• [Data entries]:
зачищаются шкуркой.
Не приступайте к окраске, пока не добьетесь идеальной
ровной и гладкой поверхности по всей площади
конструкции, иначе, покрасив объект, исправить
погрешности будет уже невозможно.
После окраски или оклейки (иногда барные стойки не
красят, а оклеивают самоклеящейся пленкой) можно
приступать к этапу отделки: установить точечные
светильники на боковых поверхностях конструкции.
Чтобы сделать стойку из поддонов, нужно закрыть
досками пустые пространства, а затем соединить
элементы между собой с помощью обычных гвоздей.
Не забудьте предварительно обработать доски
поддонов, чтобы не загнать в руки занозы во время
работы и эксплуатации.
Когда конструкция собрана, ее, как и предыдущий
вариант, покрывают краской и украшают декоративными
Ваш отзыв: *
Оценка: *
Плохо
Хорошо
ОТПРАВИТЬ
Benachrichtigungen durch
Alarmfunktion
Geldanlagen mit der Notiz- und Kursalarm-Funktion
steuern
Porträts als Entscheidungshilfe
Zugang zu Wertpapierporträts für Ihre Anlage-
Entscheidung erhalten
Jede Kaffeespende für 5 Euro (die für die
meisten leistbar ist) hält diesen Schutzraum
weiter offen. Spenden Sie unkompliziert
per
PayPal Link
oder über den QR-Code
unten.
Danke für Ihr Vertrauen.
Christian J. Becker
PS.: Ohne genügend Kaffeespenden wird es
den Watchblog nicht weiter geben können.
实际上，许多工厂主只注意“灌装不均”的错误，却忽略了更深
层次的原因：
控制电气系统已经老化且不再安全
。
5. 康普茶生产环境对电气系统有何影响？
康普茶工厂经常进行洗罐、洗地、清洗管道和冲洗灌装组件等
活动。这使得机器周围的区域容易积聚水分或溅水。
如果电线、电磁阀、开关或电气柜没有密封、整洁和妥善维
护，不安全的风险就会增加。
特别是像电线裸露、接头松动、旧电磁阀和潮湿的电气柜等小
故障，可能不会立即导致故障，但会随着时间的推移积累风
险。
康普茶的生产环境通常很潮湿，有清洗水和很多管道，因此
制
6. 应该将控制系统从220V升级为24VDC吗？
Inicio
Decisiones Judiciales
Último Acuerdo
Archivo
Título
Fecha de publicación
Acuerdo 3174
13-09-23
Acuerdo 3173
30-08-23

• [EXERCISE AIM]:
Would you copy out each record precisely as it stands?

• [RESPONSE]:
зачищаются шкуркой.
Не приступайте к окраске, пока не добьетесь идеальной
ровной и гладкой поверхности по всей площади
конструкции, иначе, покрасив объект, исправить
погрешности будет уже невозможно.
После окраски или оклейки (иногда барные стойки не
красят, а оклеивают самоклеящейся пленкой) можно
приступать к этапу отделки: установить точечные
светильники на боковых поверхностях конструкции.
Чтобы сделать стойку из поддонов, нужно закрыть
досками пустые пространства, а затем соединить
элементы между собой с помощью обычных гвоздей.
Не забудьте предварительно обработать доски
поддонов, чтобы не загнать в руки занозы во время
работы и эксплуатации.
Когда конструкция собрана, ее, как и предыдущий
вариант, покрывают краской и украшают декоративными
Ваш отзыв: *
Оценка: *
Плохо
Хорошо
ОТПРАВИТЬ
Benachrichtigungen durch
Alarmfunktion
Geldanlagen mit der Notiz- und Kursalarm-Funktion
steuern
Porträts als Entscheidungshilfe
Zugang zu Wertpapierporträts für Ihre Anlage-
Entscheidung erhalten
Jede Kaffeespende für 5 Euro (die für die
meisten leistbar ist) hält diesen Schutzraum
weiter offen. Spenden Sie unkompliziert
per
PayPal Link
oder über den QR-Code
unten.
Danke für Ihr Vertrauen.
Christian J. Becker
PS.: Ohne genügend Kaffeespenden wird es
den Watchblog nicht weiter geben können.
实际上，许多工厂主只注意“灌装不均”的错误，却忽略了更深
层次的原因：
控制电气系统已经老化且不再安全
。
5. 康普茶生产环境对电气系统有何影响？
康普茶工厂经常进行洗罐、洗地、清洗管道和冲洗灌装组件等
活动。这使得机器周围的区域容易积聚水分或溅水。
如果电线、电磁阀、开关或电气柜没有密封、整洁和妥善维
护，不安全的风险就会增加。
特别是像电线裸露、接头松动、旧电磁阀和潮湿的电气柜等小
故障，可能不会立即导致故障，但会随着时间的推移积累风
险。
康普茶的生产环境通常很潮湿，有清洗水和很多管道，因此
制
6. 应该将控制系统从220V升级为24VDC吗？
Inicio
Decisiones Judiciales
Último Acuerdo
Archivo
Título
Fecha de publicación
Acuerdo 3174
13-09-23
Acuerdo 3173
30-08-23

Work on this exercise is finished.